Top of INPUT MATERIAL

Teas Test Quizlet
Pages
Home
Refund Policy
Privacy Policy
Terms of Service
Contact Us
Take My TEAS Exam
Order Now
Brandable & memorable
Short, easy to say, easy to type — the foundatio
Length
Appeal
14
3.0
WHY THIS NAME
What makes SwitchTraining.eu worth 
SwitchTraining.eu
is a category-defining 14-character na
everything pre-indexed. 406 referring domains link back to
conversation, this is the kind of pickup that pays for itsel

Bottom of INPUT MATERIAL
Top of INPUT MATERIAL

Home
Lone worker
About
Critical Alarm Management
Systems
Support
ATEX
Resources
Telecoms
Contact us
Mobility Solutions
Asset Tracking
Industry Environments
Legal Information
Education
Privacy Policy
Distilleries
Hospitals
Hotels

Bottom of INPUT MATERIAL
Top of INPUT MATERIAL

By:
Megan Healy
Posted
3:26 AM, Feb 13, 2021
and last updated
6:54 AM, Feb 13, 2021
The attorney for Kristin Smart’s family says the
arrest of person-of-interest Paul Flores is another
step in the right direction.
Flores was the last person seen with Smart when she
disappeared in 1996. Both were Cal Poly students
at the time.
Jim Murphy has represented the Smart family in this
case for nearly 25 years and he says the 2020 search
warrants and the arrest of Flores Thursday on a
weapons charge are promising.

Bottom of INPUT MATERIAL

▶ **DESCRIPTION OF THE TASK**
Wherever a line of the data holds "SwitchTraining", copy that line.

▶ **WRITTEN REPLY**
What makes SwitchTraining.eu worth 
SwitchTraining.eu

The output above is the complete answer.